Latest security breaches

  • Carnegie Mellon University said Wednesday someone hacked into its computers and accessed Social Security numbers and other personal information of about 5,000 applicants, graduate students and support staff at the Tepper School of Business. Addresses and telephone numbers for about 14,000 recent grads also were accessed. CMU is directing those potentially affected by the April 10 hacking to the Web site business.tepper.cmu.edu/default.aspx?id=143024 for tips on protecting themselves. More information is available at (800) 226-8258.

  • Online discount broker Ameritrade Holding Corp. said Tuesday it has informed about 200,000 current and former customers that a backup computer tape containing their personal information has been lost.

  • Thieves who accessed a DSW database took 1.4 million credit card numbers and the names on those accounts, including information from shoppers in the Pittsburgh area, between November 2004 and February, the company said this week. This number is 10 times more than investigators estimated last month.

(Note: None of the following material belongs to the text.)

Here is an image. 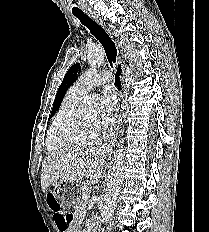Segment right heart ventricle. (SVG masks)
Listing matches in <instances>:
<instances>
[{"mask_svg":"<svg viewBox=\"0 0 209 232\" xmlns=\"http://www.w3.org/2000/svg\"><path fill=\"white\" fill-rule=\"evenodd\" d=\"M81 100L82 98L73 96L70 91L66 94L47 134L46 145L48 150H60L77 142V140H69L63 137L60 133V128L67 116L78 108Z\"/></svg>","mask_w":209,"mask_h":232,"instance_id":"right-heart-ventricle-1","label":"right heart ventricle"}]
</instances>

  • Lexis-Nexis said Monday it has begun to notify about 280,000 people whose personal information might have been accessed by unauthorized individuals using stolen passwords and IDs.

    What to do

    If you suspect you’re a victim of identity theft:

  • File a police report; call the fraud unit of the credit companies or banks and place a victim statement on your credit report.

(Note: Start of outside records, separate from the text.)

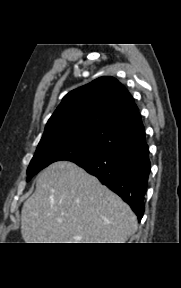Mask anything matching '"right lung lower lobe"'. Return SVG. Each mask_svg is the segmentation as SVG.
Masks as SVG:
<instances>
[{
  "label": "right lung lower lobe",
  "mask_w": 181,
  "mask_h": 288,
  "mask_svg": "<svg viewBox=\"0 0 181 288\" xmlns=\"http://www.w3.org/2000/svg\"><path fill=\"white\" fill-rule=\"evenodd\" d=\"M118 194L140 221L151 163L146 142L71 160Z\"/></svg>",
  "instance_id": "right-lung-lower-lobe-1"
}]
</instances>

  • Contact the Federal Trade Commission identification theft consumer response center at (877) ID-THEFT.

  • Opt out of pre-approved credit card offers by calling (888) 5OPTOUT, or (888) 567-8688. Your request covers all three major credit bureaus.

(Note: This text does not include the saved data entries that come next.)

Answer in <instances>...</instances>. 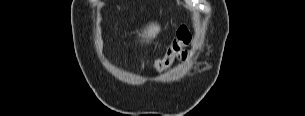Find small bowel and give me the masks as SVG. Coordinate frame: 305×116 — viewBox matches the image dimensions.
I'll return each mask as SVG.
<instances>
[{
  "instance_id": "small-bowel-1",
  "label": "small bowel",
  "mask_w": 305,
  "mask_h": 116,
  "mask_svg": "<svg viewBox=\"0 0 305 116\" xmlns=\"http://www.w3.org/2000/svg\"><path fill=\"white\" fill-rule=\"evenodd\" d=\"M182 59H185L187 57V53H184L183 56H181Z\"/></svg>"
}]
</instances>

  • Get your credit report: Equifax — report fraud at (800)525-6285 and order a credit report at (800) 685-1111; Experian — report fraud at (800) 397-3742 and order a credit report (888) 397-3742; TransUnion — report fraud at (800) 680-7289 and order a credit report at (800) 888-4213.

  • Most insurance companies now offer identity theft protection policies. Privacy Rights Clearinghouse Director Beth Givens recommends investing in this extra protection only if it comes as a low-cost rider to another policy or at an inexpensive annual rate. “No one should have to pay $10 or $15 a month to one of the industries at fault for this epidemic crime,” Givens said. Those self-employed or paid hourly might also want to consider identity theft insurance to cover lost time and wages in trying to recover from identity theft, which is a lengthy process.